Members of Congress don’t like to find out they’re just figurehead puppets to this president. But if they don’t want to be considered puppets, they’d do well not act to like puppets. Tyrants usually work their way into greater power by getting a legislature to vote away some of its power (see the Enabling Act, or the history of Hugo Chavez, for example) under the guise of crisis. So far Obama has dispensed with that step. He figures he can accomplish the same thing without it.
[NOTE: Egad.
I guess Congress is always the last to know.]
Impeaching the President would be surest way for Republicans to piss away the 2016 election.
Dave Miller:
Not if there is strong bipartisan support for conviction. That is the only circumstance under which I would ever recommend it. Impeachment without conviction is worse than futile.
“It strikes me as unfortunate” that we have
Rep. Greg Walden of Oregon as a member of the House of Representatives Republican leadership.
Leadership, my ass.
The Waldens, the Ryans, the Cantors are all wonderful Leaders From Behind.
As to impeach/convict, forget about it, do, even if there’s bipartisan sentiment for conviction. Cutting one head off a many-headed Hydra accomplishes nothing. Impeachment was designed to deal with a solitary rogue, a wannabe King, not an entire Administration.
Didn’t we have the chain of succession posted here recently? It will make your blood run cold.
I wonder how significant the anti-Clinton wing of the Democrats is. Removing Obama before the last year of his term would put Biden (shudder) in a stronger position to stop Hillary! ™.

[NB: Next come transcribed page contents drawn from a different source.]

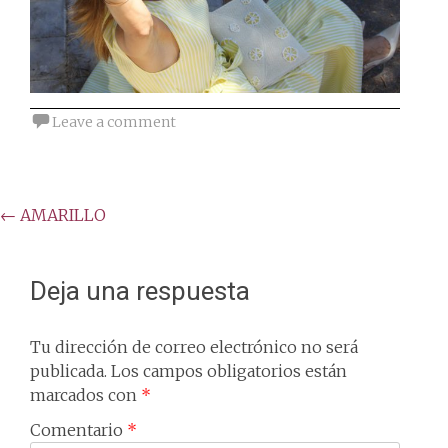
Leave a comment
Post
←
AMARILLO
navigation
Deja una respuesta
Tu dirección de correo electrónico no será
publicada.
Los campos obligatorios están
marcados con
*
Comentario
*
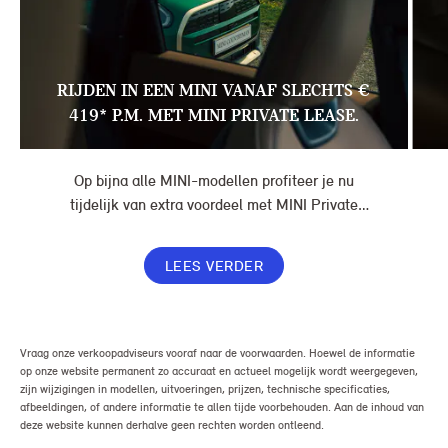
RIJDEN IN EEN MINI VANAF SLECHTS €
419* P.M. MET MINI PRIVATE LEASE.
Op bijna alle MINI-modellen profiteer je nu
tijdelijk van extra voordeel met MINI Private
Lease. Zo rijd je al een MINI vanaf € 419* per
maand, in plaats van € 449. Afhankelijk van de
LEES VERDER
uitvoering kan jouw voordeel nog verder oplopen.
Vraag onze verkoopadviseurs vooraf naar de voorwaarden. Hoewel de informatie
op onze website permanent zo accuraat en actueel mogelijk wordt weergegeven,
zijn wijzigingen in modellen, uitvoeringen, prijzen, technische specificaties,
afbeeldingen, of andere informatie te allen tijde voorbehouden. Aan de inhoud van
deze website kunnen derhalve geen rechten worden ontleend.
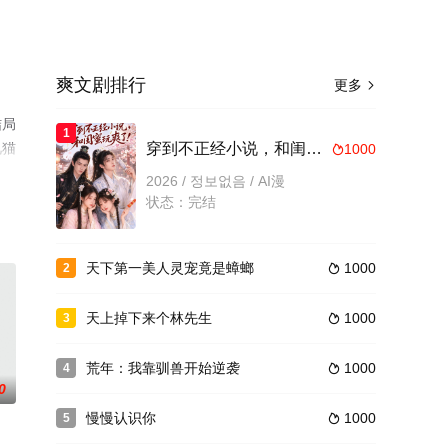
爽文剧排行
更多

结局
1
视猫
穿到不正经小说，和闺蜜玩爽了
1000

2026 / 정보없음 / AI漫
状态：完结
天下第一美人灵宠竟是蟑螂
1000
2

天上掉下来个林先生
1000
3

荒年：我靠驯兽开始逆袭
1000
4

0
慢慢认识你
1000
5

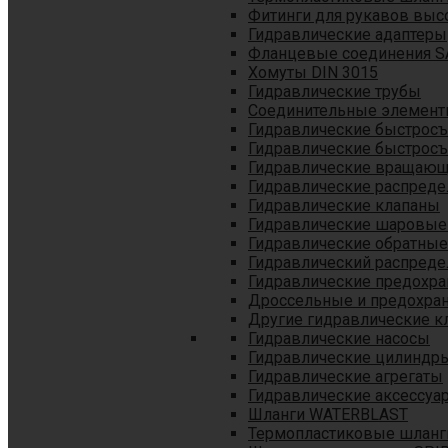
Фитинги для рукавов выс
Гидравлические адаптеры
Фланцевые соединения S
Хомуты DIN 3015
Гидравлические трубы
Соединительные элементы
Гидравлические быстрос
Гидравлические быстрос
Гидравлические вращающ
Гидравлические распреде
Гидравлические клапаны
Гидравлические шаровые
Гидравлические обратные
Гидравлический распреде
Гидравлические предохр
Дроссельные и предохра
Другие гидравлические к
Гидравлические насосы
Гидравлические цилиндр
Гидравлические агрегаты
Гидравлические аксессуа
Шланги WATERBLAST
Термопластиковые шланг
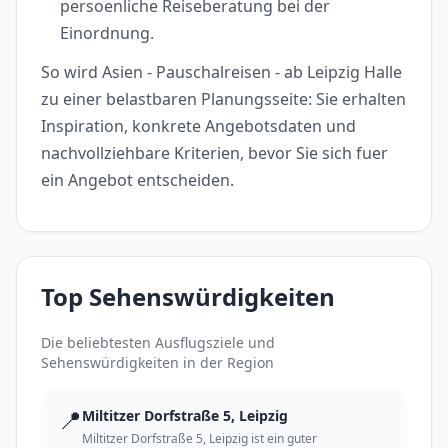
persoenliche Reiseberatung bei der
Einordnung.
So wird Asien - Pauschalreisen - ab Leipzig Halle
zu einer belastbaren Planungsseite: Sie erhalten
Inspiration, konkrete Angebotsdaten und
nachvollziehbare Kriterien, bevor Sie sich fuer
ein Angebot entscheiden.
Top Sehenswürdigkeiten
Die beliebtesten Ausflugsziele und
Sehenswürdigkeiten in der Region
📍
Miltitzer Dorfstraße 5, Leipzig
Miltitzer Dorfstraße 5, Leipzig ist ein guter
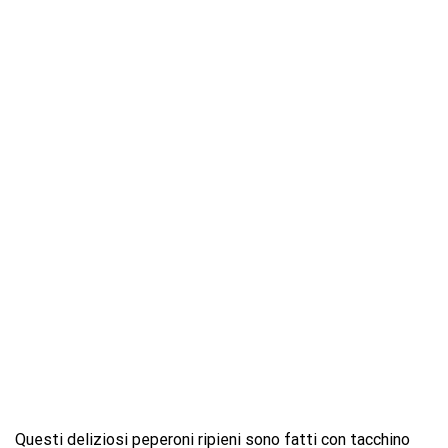
Questi deliziosi peperoni ripieni sono fatti con tacchino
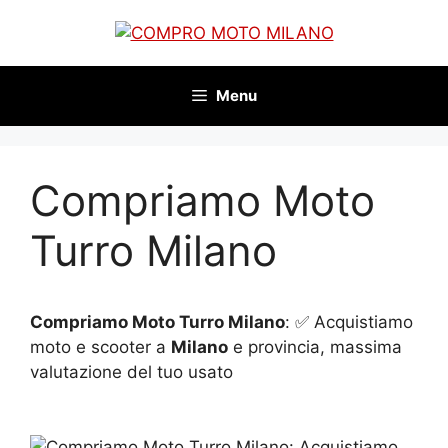
Vai
al
contenuto
Menu
Compriamo Moto
Turro Milano
Compriamo Moto Turro Milano
: ✅ Acquistiamo
moto e scooter a
Milano
e provincia, massima
valutazione del tuo usato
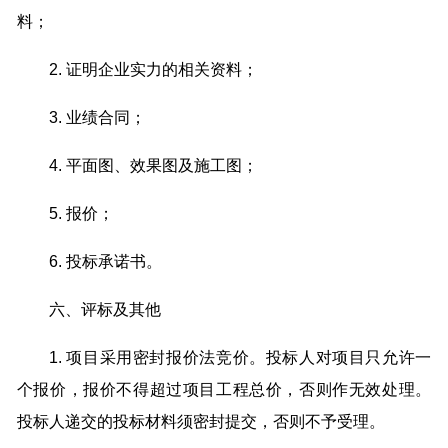
料；
2. 证明企业实力的相关资料；
3. 业绩合同；
4. 平面图、效果图及施工图；
5. 报价；
6. 投标承诺书。
六、评标及其他
1. 项目采用密封报价法竞价。投标人对项目只允许一
个报价，报价不得超过项目工程总价，否则作无效处理。
投标人递交的投标材料须密封提交，否则不予受理。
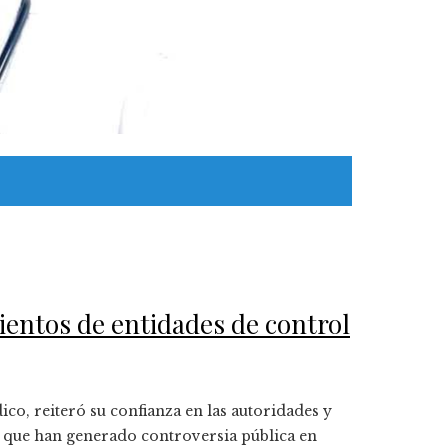
ientos de entidades de control
dico, reiteró su confianza en las autoridades y
s que han generado controversia pública en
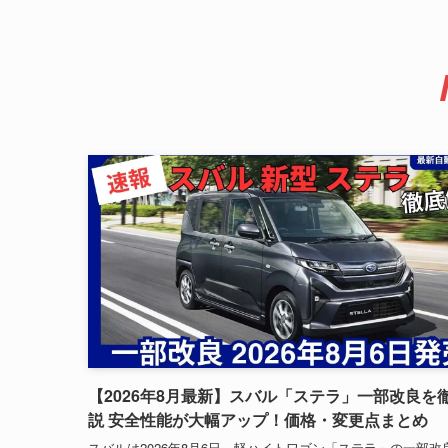
【2026年8月最新】スバル「ステラ」一部改良を
説 安全性能が大幅アップ！価格・変更点まとめ
スバルは2026年8月6日、軽ハイトワゴン「ステラ」の一部改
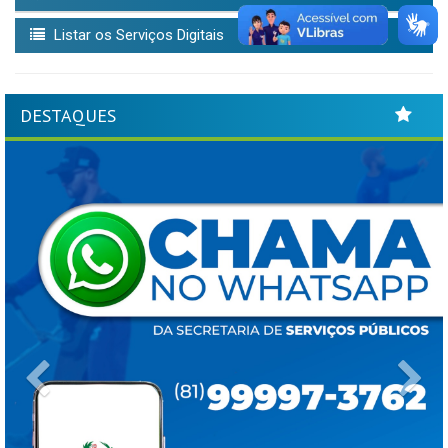
Listar os Serviços Digitais
DESTAQUES
Previous
Ne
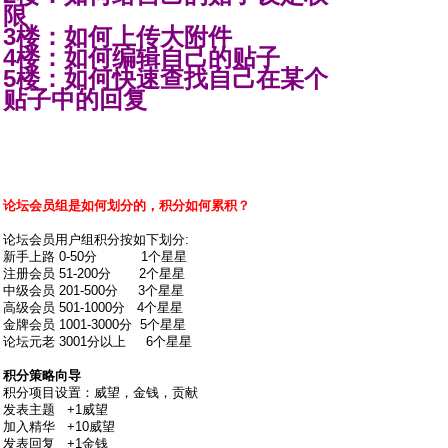
限
3楼：如何上传大附件
4楼：如何编辑自己的贴子
5楼：如何快速查找自己在某个
贴子中的回复
论坛会员组是如何划分的，积分如何累积？
论坛会员用户组积分按如下划分:
新手上路 0-50分 1个星星
注册会员 51-200分 2个星星
中级会员 201-500分 3个星星
高级会员 501-1000分 4个星星
金牌会员 1001-3000分 5个星星
论坛元老 3001分以上 6个星星
积分策略向导
积分项目设置：威望，金钱，贡献
发表主题 +1威望
加入精华 +10威望
发表回复 +1金钱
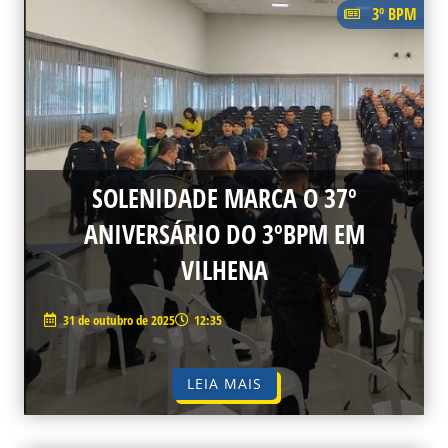
3º BPM
SOLENIDADE MARCA O 37º
ANIVERSÁRIO DO 3ºBPM EM
VILHENA
31 de outubro de 2025
12:35
LEIA MAIS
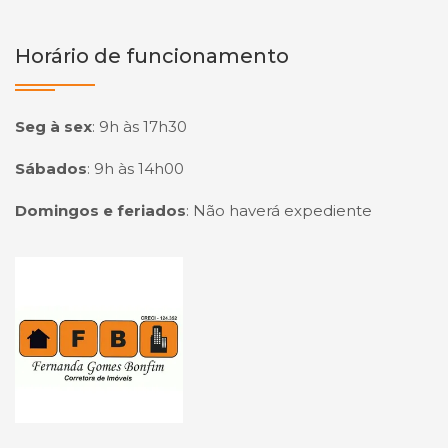
Horário de funcionamento
Seg à sex
:
9h às 17h30
Sábados
:
9h às 14h00
Domingos e feriados
:
Não haverá expediente
Página inicial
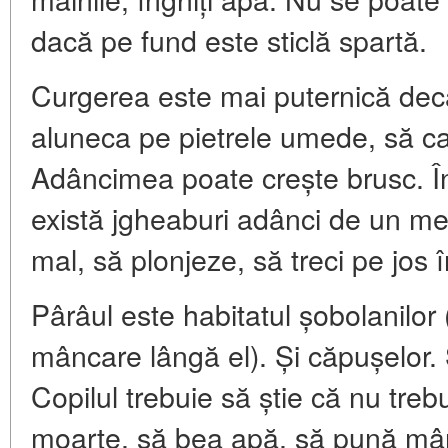
dacă pe fund este sticlă spartă.
Curgerea este mai puternică decâ
aluneca pe pietrele umede, să ca
Adâncimea poate crește brusc. Î
există jgheaburi adânci de un me
mal, să plonjeze, să treci pe jos 
Pârâul este habitatul șobolanilor
mâncare lângă el). Și căpușelor. 
Copilul trebuie să știe că nu treb
moarte, să bea apă, să pună mân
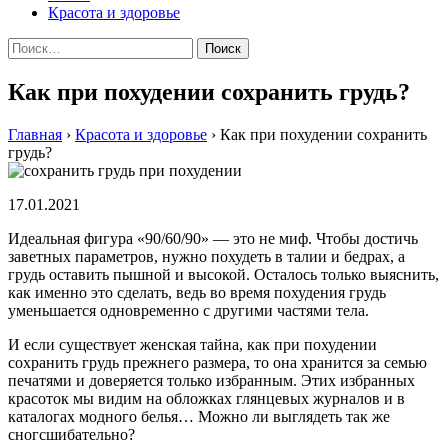
Красота и здоровье
Найти:
Как при похудении сохранить грудь?
Главная
›
Красота и здоровье
›
Как при похудении сохранить
грудь?
17.01.2021
Идеальная фигура «90/60/90» — это не миф. Чтобы достичь
заветных параметров, нужно похудеть в талии и бедрах, а
грудь оставить пышной и высокой. Осталось только выяснить,
как именно это сделать, ведь во время похудения грудь
уменьшается одновременно с другими частями тела.
И если существует женская тайна, как при похудении
сохранить грудь прежнего размера, то она хранится за семью
печатями и доверяется только избранным. Этих избранных
красоток мы видим на обложках глянцевых журналов и в
каталогах модного белья… Можно ли выглядеть так же
сногсшибательно?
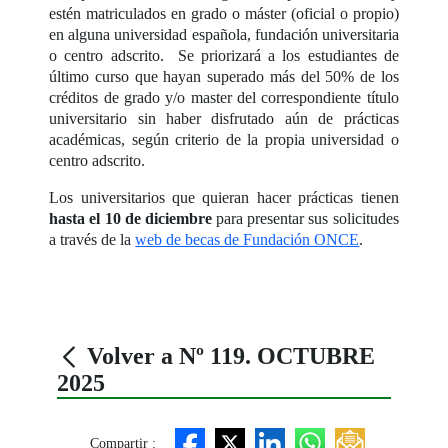
estén matriculados en grado o máster (oficial o propio)
en alguna universidad española, fundación universitaria
o centro adscrito. Se priorizará a los estudiantes de
último curso que hayan superado más del 50% de los
créditos de grado y/o master del correspondiente título
universitario sin haber disfrutado aún de prácticas
académicas, según criterio de la propia universidad o
centro adscrito.
Los universitarios que quieran hacer prácticas tienen
hasta el 10 de diciembre
para presentar sus solicitudes
a través de la
web de becas de Fundación ONCE
.
Volver a Nº 119. OCTUBRE
2025
Compartir :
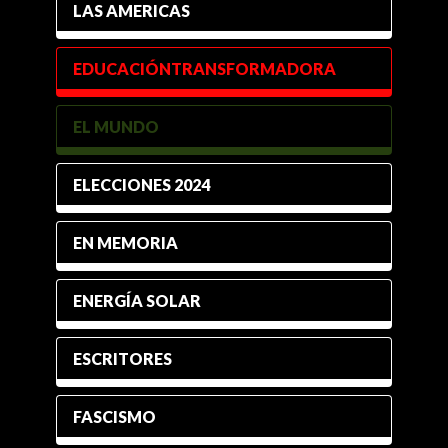
LAS AMERICAS
EDUCACIÓNTRANSFORMADORA
EL MUNDO
ELECCIONES 2024
EN MEMORIA
ENERGÍA SOLAR
ESCRITORES
FASCISMO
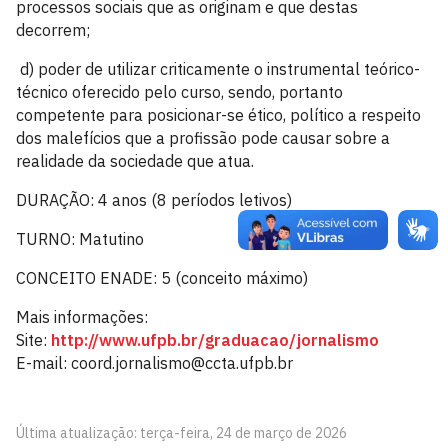
processos sociais que as originam e que destas
decorrem;
d) poder de utilizar criticamente o instrumental teórico-
técnico oferecido pelo curso, sendo, portanto
competente para posicionar-se ético, político a respeito
dos malefícios que a profissão pode causar sobre a
realidade da sociedade que atua.
DURAÇÃO: 4 anos (8 períodos letivos)
TURNO: Matutino
CONCEITO ENADE: 5 (conceito máximo)
Mais informações:
Site:
http://www.ufpb.br/graduacao/jornalismo
E-mail: coord.jornalismo@ccta.ufpb.br
Última atualização: terça-feira, 24 de março de 2026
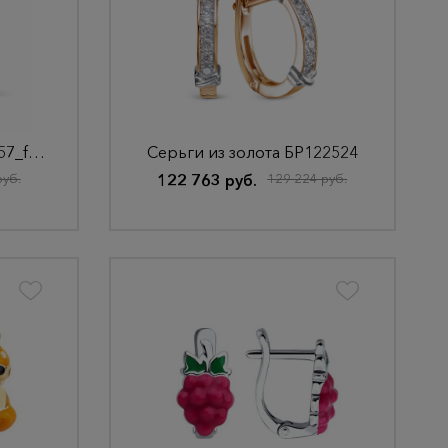
Серьги из золота ДК-057_f-013
Серьги из золота БР122524
руб.
122 763 руб.
129 224 руб.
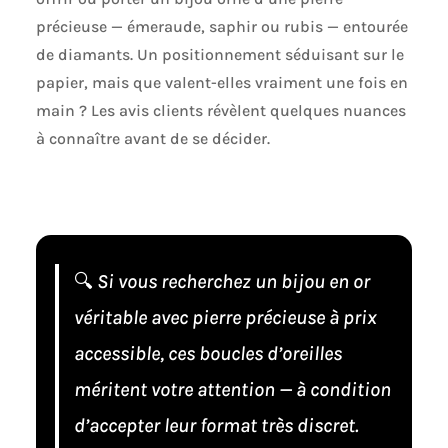
précieuse — émeraude, saphir ou rubis — entourée
de diamants. Un positionnement séduisant sur le
papier, mais que valent-elles vraiment une fois en
main ? Les avis clients révèlent quelques nuances
à connaître avant de se décider.
🔍
Si vous recherchez un bijou en or
véritable avec pierre précieuse à prix
accessible, ces boucles d’oreilles
méritent votre attention — à condition
d’accepter leur format très discret.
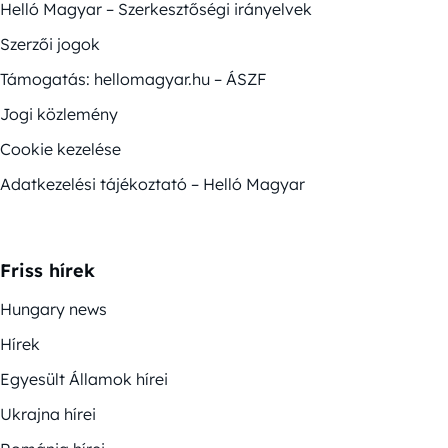
Helló Magyar – Szerkesztőségi irányelvek
Szerzői jogok
Támogatás: hellomagyar.hu – ÁSZF
Jogi közlemény
Cookie kezelése
Adatkezelési tájékoztató – Helló Magyar
Friss hírek
Hungary news
Hírek
Egyesült Államok hírei
Ukrajna hírei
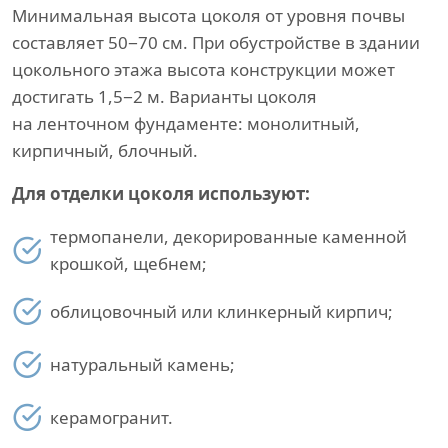
Минимальная высота цоколя от уровня почвы
составляет 50−70 см. При обустройстве в здании
цокольного этажа высота конструкции может
достигать 1,5−2 м. Варианты цоколя
на ленточном фундаменте: монолитный,
кирпичный, блочный.
Для отделки цоколя используют:
термопанели, декорированные каменной
крошкой, щебнем;
облицовочный или клинкерный кирпич;
натуральный камень;
керамогранит.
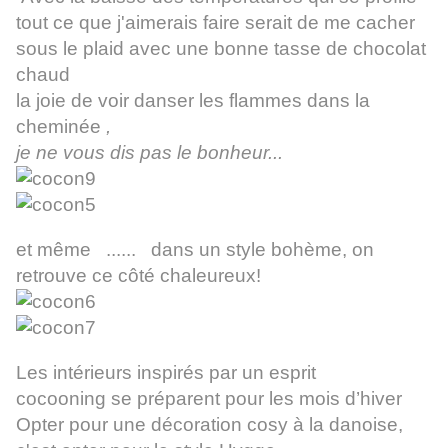
tout ce que j'aimerais faire serait de me cacher
sous le plaid avec une bonne tasse de chocolat
chaud
la joie de voir danser les flammes dans la
cheminée
,
je ne vous dis pas le bonheur...
et même ...... dans un style bohème, on
retrouve ce côté chaleureux!
Les intérieurs inspirés par un esprit
cocooning se préparent pour les mois d’hiver
Opter pour une décoration cosy à la danoise,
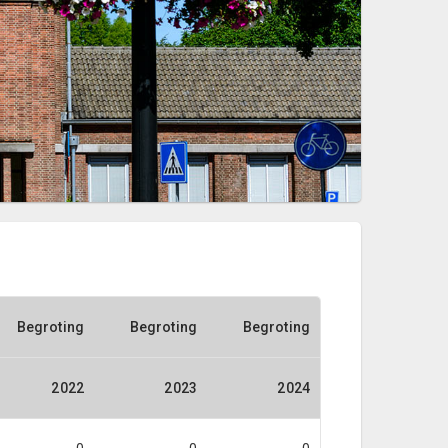
Begroting
Begroting
Begroting
2022
2023
2024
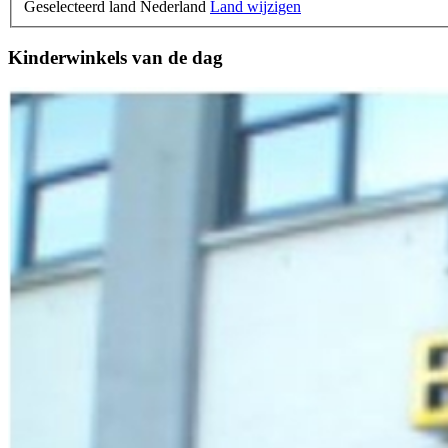
Geselecteerd land Nederland
Land wijzigen
Kinderwinkels van de dag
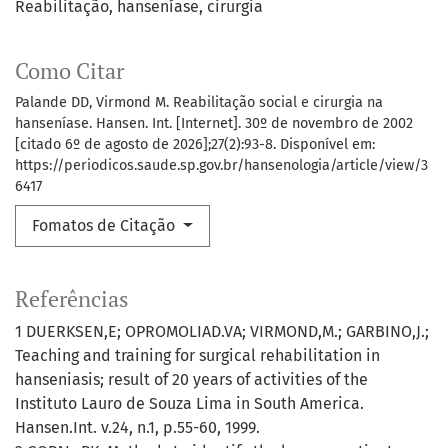
Reabilitação
hanseníase
cirurgia
Como Citar
Palande DD, Virmond M. Reabilitação social e cirurgia na
hanseníase. Hansen. Int. [Internet]. 30º de novembro de 2002
[citado 6º de agosto de 2026];27(2):93-8. Disponível em:
https://periodicos.saude.sp.gov.br/hansenologia/article/view/3
6417
Fomatos de Citação
Referências
1 DUERKSEN,E; OPROMOLIAD.VA; VIRMOND,M.; GARBINO,J.;
Teaching and training for surgical rehabilitation in
hanseniasis; result of 20 years of activities of the
Instituto Lauro de Souza Lima in South America.
Hansen.Int. v.24, n.1, p.55-60, 1999.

The administration is going to experience more and more “insiders” starting to jump ship. As in the case of this from National Journal – “The email hit my in-box at 9:41 p.m. last Wednesday. From one of the most powerful Democrats in Washington, a close adviser to the White House, the missive amounted to an electronic eye roll. “Even I have had enough.”
I once knew a political operative. He worked for Reagan. But he had worked for other Republicans before that and went on to work for George H.W. Bush. People like him live and breathe politics. It’s their life, and in most cases, their religion. When an administration is coming up on its last two years, they must begin to look for new jobs for the years ahead. If the administration is in trouble, they get cold feet fairly easily. They don’t want to be stuck on a leaky boat and will start to look for new allies or new boats to ride in. It’s an uncertain life and requires a good deal of reptilian instincts. That’s why they are so, well, reptilian in manner.
We’ll probably see more “insiders” beginning to abandon this leaky boat. This administration is not going to get any better. If it was a stock, I’d short it. The question is, are we headed for an Argentinian type crisis, or is Obama another Mugabe?
So there is one thing that Obama and I agree on; I don’t trust Congress either.
And Eric Cantor loses to a political novice in the VA 7 primary.
When you are not constrained by law and/or conscience, what difference does it make? The dinosaur media will not say a word, and the rest of us are just “right-wing” nut cases. What would restrain Hillary if she is elected? NOTHING!!!